When I bake brownies or bar cookies, I frequently line the baking dish with lightly greased aluminum foil. It saves me time on cleanup, and it is very easy to simply lift the whole batch out of the pan when I’m ready to slice it. But when I bake cakes, I prefer to use parchment paper because I need to remove the cake from the pan while it is still hot and a circle of parchment paper will slide off very easily when a cake is turned out. Lifting a hot – and therefore delicate – cake out of the pan with foil, which could tear, is not a great idea (you can guess how I might know this).
It’s easy to line a round pan with parchment paper. All you need is a pair of scissors. I’ve taken pictures of the process step-by-step.

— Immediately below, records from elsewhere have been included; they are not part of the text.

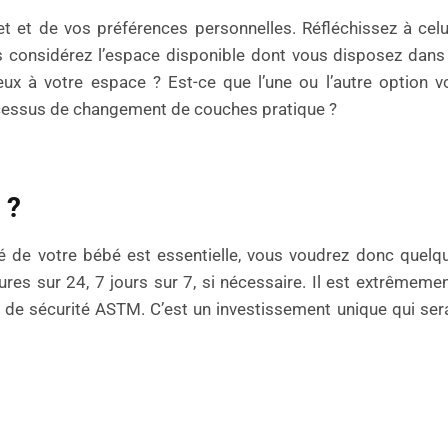
t et de vos préférences personnelles. Réfléchissez à cel
vous considérez l’espace disponible dont vous disposez dan
eux à votre espace ? Est-ce que l’une ou l’autre option v
cessus de changement de couches pratique ?
 ?
ité de votre bébé est essentielle, vous voudrez donc quel
heures sur 24, 7 jours sur 7, si nécessaire. Il est extrêmem
de sécurité ASTM. C’est un investissement unique qui sera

First, get out your pan and turn it upside down. Next, take a large piece of parchment – large enough to cover the bottom of the pan – and fold it in half. Once it’s folded, continue to fold it into quarters, then eighths.
Once the paper has been folded, put the point of the parchment into the center point of the cake pan. Take a pair of scissors and cut a straight line through the parchment, just inside the outer edge of the pan.
Finally, unfold the parchment and fit it inside the cake pan. If it doesn’t quite fit, you can fold it back up and trim off any too-long corners. The circle should not run up the sides of the cake pan. Once it fits the base, you’re ready to grease the pan and start baking.